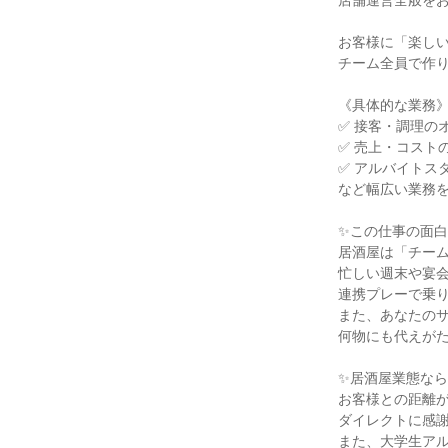
店舗運営全般をお
お客様に「楽しい
チーム全員で作り
《具体的な業務》
✅ 接客・調理の
✅ 売上・コストの
✅ アルバイトス
など幅広い業務を
✨この仕事の面白
居酒屋は「チーム
忙しい週末や宴会
連携プレーで乗り
また、あなたのサ
何物にも代えがた
✨居酒屋業態なら
お客様との距離が
ダイレクトに感謝
また、大学生アル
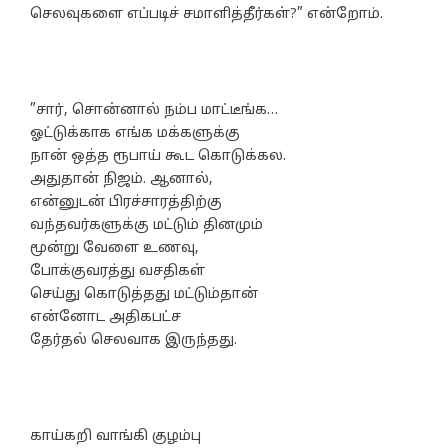
செலவுகளை எப்படிச் சமாளித்தீர்கள்?” என்றோம்.
”சார், சொன்னால் நம்ப மாட்டீங்க…
ஓட்டுக்காக எங்க மக்களுக்கு
நான் ஒத்த ரூபாய் கூட கொடுக்கல.
அதுதான் நிஜம். ஆனால்,
என்னுடன் பிரச்சாரத்திற்கு
வந்தவர்களுக்கு மட்டும் தினமும்
மூன்று வேளை உணவு,
போக்குவரத்து வசதிகள்
செய்து கொடுத்தது மட்டும்தான்
என்னோட அதிகபட்ச
தேர்தல் செலவாக இருந்தது.
காய்கறி வாங்கி குழம்பு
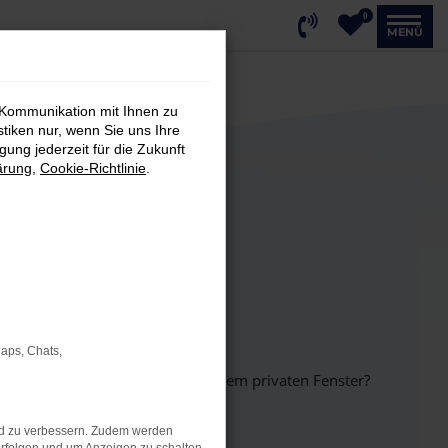
0
MENÜ
 Kommunikation mit Ihnen zu
stiken nur, wenn Sie uns Ihre
ung jederzeit für die Zukunft
ärung
,
Cookie-Richtlinie
.
Maps, Chats,
inem anderen Browser oder in einem privaten Fenster?
nd zu verbessern. Zudem werden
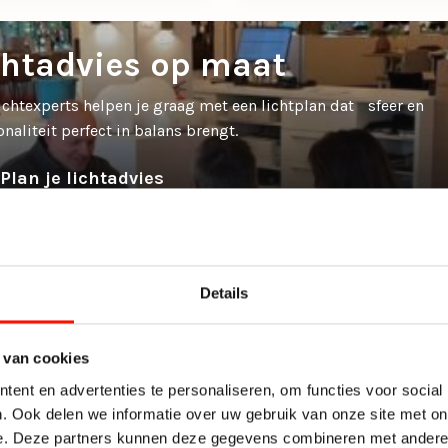
chtadvies op maat
ichtexperts helpen je graag met een lichtplan dat sfeer en
onaliteit perfect in balans brengt.
Plan je lichtadvies
Details
 van cookies
ent en advertenties te personaliseren, om functies voor social
. Ook delen we informatie over uw gebruik van onze site met on
e. Deze partners kunnen deze gegevens combineren met andere i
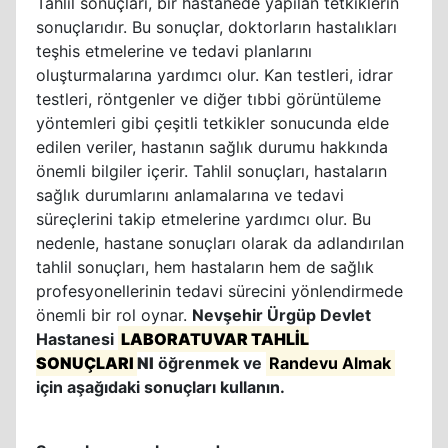
Tahlil sonuçları, bir hastanede yapılan tetkiklerin
sonuçlarıdır. Bu sonuçlar, doktorların hastalıkları
teşhis etmelerine ve tedavi planlarını
oluşturmalarına yardımcı olur. Kan testleri, idrar
testleri, röntgenler ve diğer tıbbi görüntüleme
yöntemleri gibi çeşitli tetkikler sonucunda elde
edilen veriler, hastanın sağlık durumu hakkında
önemli bilgiler içerir. Tahlil sonuçları, hastaların
sağlık durumlarını anlamalarına ve tedavi
süreçlerini takip etmelerine yardımcı olur. Bu
nedenle, hastane sonuçları olarak da adlandırılan
tahlil sonuçları, hem hastaların hem de sağlık
profesyonellerinin tedavi sürecini yönlendirmede
önemli bir rol oynar.
Nevşehir Ürgüp Devlet
Hastanesi
LABORATUVAR TAHLİL
SONUÇLARI
NI
öğrenmek ve
Randevu Almak
için aşağıdaki sonuçları kullanın.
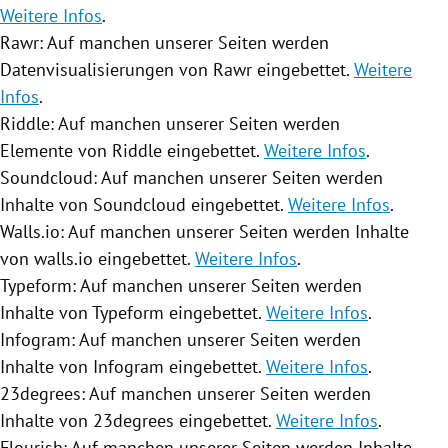
Weitere Infos
.
Rawr: Auf manchen unserer Seiten werden
Datenvisualisierungen von Rawr eingebettet.
Weitere
Infos
.
Riddle: Auf manchen unserer Seiten werden
Elemente von Riddle eingebettet.
Weitere Infos
.
Soundcloud: Auf manchen unserer Seiten werden
Inhalte von Soundcloud eingebettet.
Weitere Infos
.
Walls.io: Auf manchen unserer Seiten werden Inhalte
von walls.io eingebettet.
Weitere Infos
.
Typeform: Auf manchen unserer Seiten werden
Inhalte von Typeform eingebettet.
Weitere Infos
.
Infogram: Auf manchen unserer Seiten werden
Inhalte von Infogram eingebettet.
Weitere Infos
.
23degrees: Auf manchen unserer Seiten werden
Inhalte von 23degrees eingebettet.
Weitere Infos
.
Flourish: Auf manchen unserer Seiten werden Inhalte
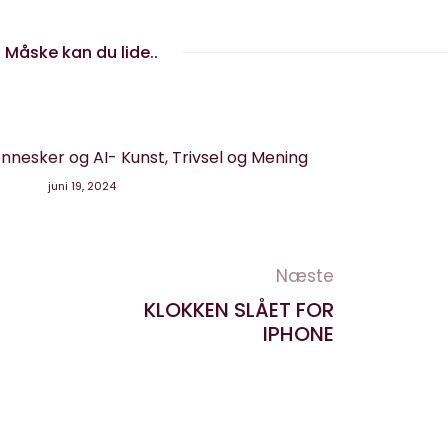
Måske kan du lide..
nesker og AI- Kunst, Trivsel og Mening
juni 19, 2024
Næste
KLOKKEN SLÅET FOR
IPHONE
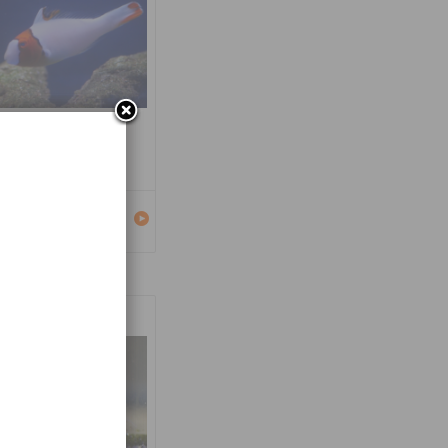
carus bicolor
Détails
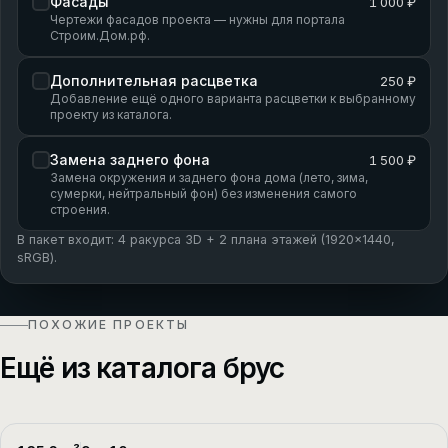
Фасады
1 000 ₽
Чертежи фасадов проекта — нужны для портала
Строим.Дом.рф.
Дополнительная расцветка
250 ₽
Добавление ещё одного варианта расцветки к выбранному
проекту из каталога.
Замена заднего фона
1 500 ₽
Замена окружения и заднего фона дома (лето, зима,
сумерки, нейтральный фон) без изменения самого
строения.
В пакет входит: 4 ракурса 3D + 2 плана этажей (1920×1440,
sRGB).
ПОХОЖИЕ ПРОЕКТЫ
Ещё из каталога брус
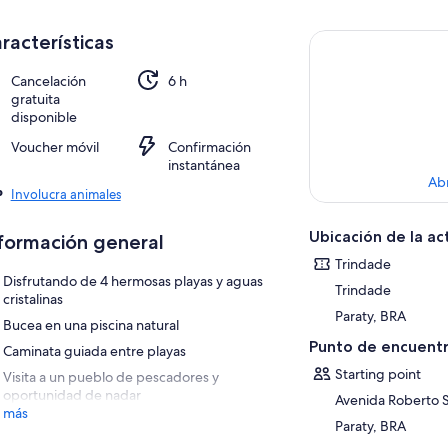
racterísticas
Cancelación
6 h
gratuita
disponible
Voucher móvil
Confirmación
instantánea
Ab
Involucra animales
Ubicación de la ac
formación general
Trindade
Disfrutando de 4 hermosas playas y aguas
Trindade
cristalinas
Paraty, BRA
Bucea en una piscina natural
Punto de encuentr
Caminata guiada entre playas
Starting point
Visita a un pueblo de pescadores y
oportunidad de nadar
Avenida Roberto Si
 más
Paraty, BRA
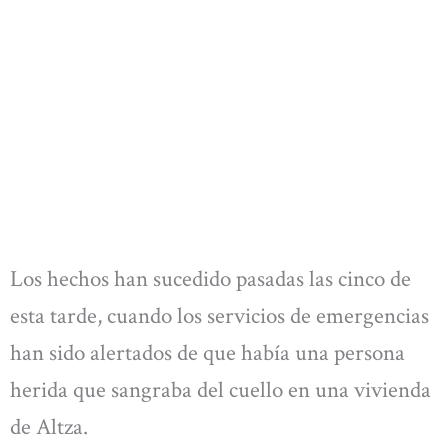
Los hechos han sucedido pasadas las cinco de
esta tarde, cuando los servicios de emergencias
han sido alertados de que había una persona
herida que sangraba del cuello en una vivienda
de Altza.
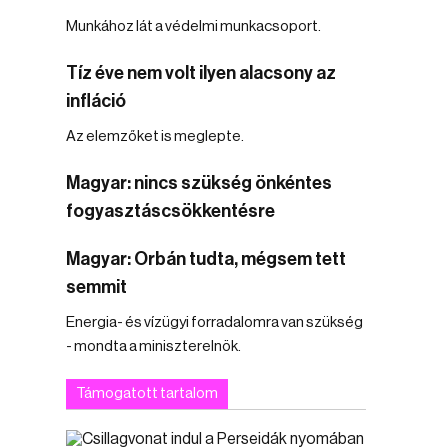
Munkához lát a védelmi munkacsoport.
Tíz éve nem volt ilyen alacsony az
infláció
Az elemzőket is meglepte.
Magyar: nincs szükség önkéntes
fogyasztáscsökkentésre
Magyar: Orbán tudta, mégsem tett
semmit
Energia- és vízügyi forradalomra van szükség
- mondta a miniszterelnök.
Támogatott tartalom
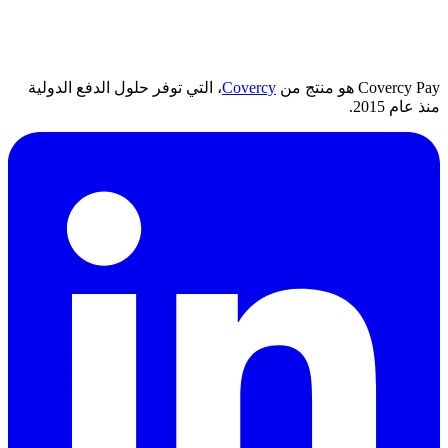
Covercy Pay هو منتج من
Covercy
، التي توفر حلول الدفع الدولية
منذ عام 2015.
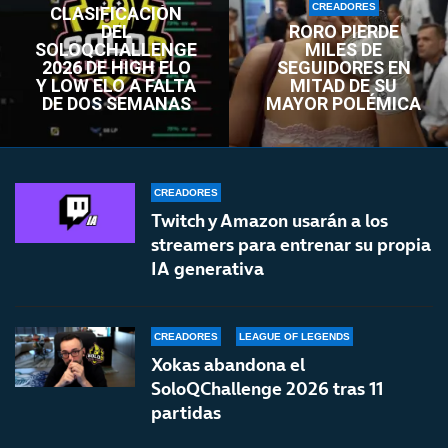
CREADORES
CLASIFICACIÓN
DEL
RORO PIERDE
SOLOQCHALLENGE
MILES DE
2026 DE HIGH ELO
SEGUIDORES EN
Y LOW ELO A FALTA
MITAD DE SU
DE DOS SEMANAS
MAYOR POLÉMICA
CREADORES
Twitch y Amazon usarán a los
streamers para entrenar su propia
IA generativa
CREADORES
LEAGUE OF LEGENDS
Xokas abandona el
SoloQChallenge 2026 tras 11
partidas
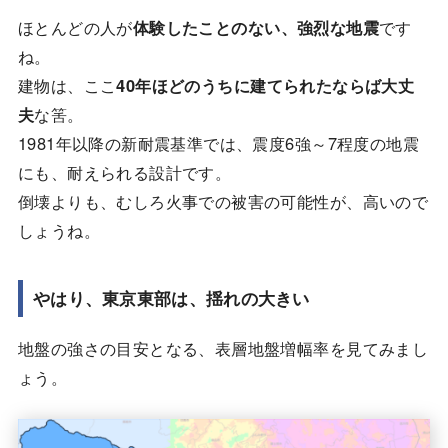
ほとんどの人が
体験したことのない、強烈な地震
です
ね。
建物は、ここ
40年ほどのうちに建てられたならば大丈
夫
な筈。
1981年以降の新耐震基準では、震度6強～7程度の地震
にも、耐えられる設計です。
倒壊よりも、むしろ火事での被害の可能性が、高いので
しょうね。
やはり、東京東部は、揺れの大きい
地盤の強さの目安となる、表層地盤増幅率を見てみまし
ょう。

- _EXERCISE_
With every picture omitted, write out the material exactly from its first line through the line containing "inem anderen Browser".

- _YOUR RESPONSE_
店舗運営全般をお
お客様に「楽しい
チーム全員で作り
《具体的な業務》
✅ 接客・調理の
✅ 売上・コストの
✅ アルバイトス
など幅広い業務を
✨この仕事の面白
居酒屋は「チーム
忙しい週末や宴会
連携プレーで乗り
また、あなたのサ
何物にも代えがた
✨居酒屋業態なら
お客様との距離が
ダイレクトに感謝
また、大学生アル
செலவுகளை எப்படிச் சமாளித்தீர்கள்?” என்றோம்.
”சார், சொன்னால் நம்ப மாட்டீங்க…
ஓட்டுக்காக எங்க மக்களுக்கு
நான் ஒத்த ரூபாய் கூட கொடுக்கல.
அதுதான் நிஜம். ஆனால்,
என்னுடன் பிரச்சாரத்திற்கு
வந்தவர்களுக்கு மட்டும் தினமும்
மூன்று வேளை உணவு,
போக்குவரத்து வசதிகள்
செய்து கொடுத்தது மட்டும்தான்
என்னோட அதிகபட்ச
தேர்தல் செலவாக இருந்தது.
காய்கறி வாங்கி குழம்பு
0
MENÜ
 Kommunikation mit Ihnen zu
stiken nur, wenn Sie uns Ihre
ung jederzeit für die Zukunft
ärung
,
Cookie-Richtlinie
.
Maps, Chats,
inem anderen Browser oder in einem privaten Fenster?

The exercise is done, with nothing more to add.